** Data to use **
++++++

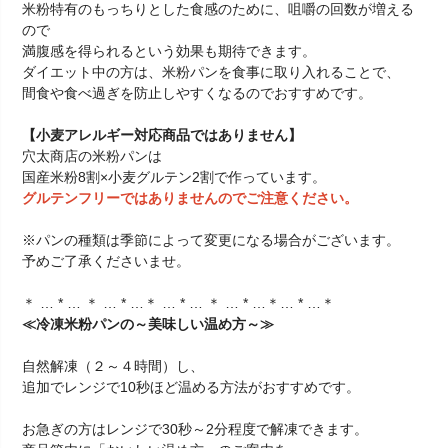
米粉特有のもっちりとした食感のために、咀嚼の回数が増える
ので
満腹感を得られるという効果も期待できます。
ダイエット中の方は、米粉パンを食事に取り入れることで、
間食や食べ過ぎを防止しやすくなるのでおすすめです。
【小麦アレルギー対応商品ではありません】
穴太商店の米粉パンは
国産米粉8割×小麦グルテン2割で作っています。
グルテンフリーではありませんのでご注意ください。
※パンの種類は季節によって変更になる場合がございます。
予めご了承くださいませ。
＊ … * … ＊ … * …＊ … * … ＊ … * …＊… * …＊
≪冷凍米粉パンの～美味しい温め方～≫
自然解凍（２～４時間）し、
追加でレンジで10秒ほど温める方法がおすすめです。
お急ぎの方はレンジで30秒～2分程度で解凍できます。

++++++

** Work item **
Please output all of the data exactly as given, omitting any images it holds.

** Answer to the problem **
米粉特有のもっちりとした食感のために、咀嚼の回数が増える
ので
満腹感を得られるという効果も期待できます。
ダイエット中の方は、米粉パンを食事に取り入れることで、
間食や食べ過ぎを防止しやすくなるのでおすすめです。
【小麦アレルギー対応商品ではありません】
穴太商店の米粉パンは
国産米粉8割×小麦グルテン2割で作っています。
グルテンフリーではありませんのでご注意ください。
※パンの種類は季節によって変更になる場合がございます。
予めご了承くださいませ。
＊ … * … ＊ … * …＊ … * … ＊ … * …＊… * …＊
≪冷凍米粉パンの～美味しい温め方～≫
自然解凍（２～４時間）し、
追加でレンジで10秒ほど温める方法がおすすめです。
お急ぎの方はレンジで30秒～2分程度で解凍できます。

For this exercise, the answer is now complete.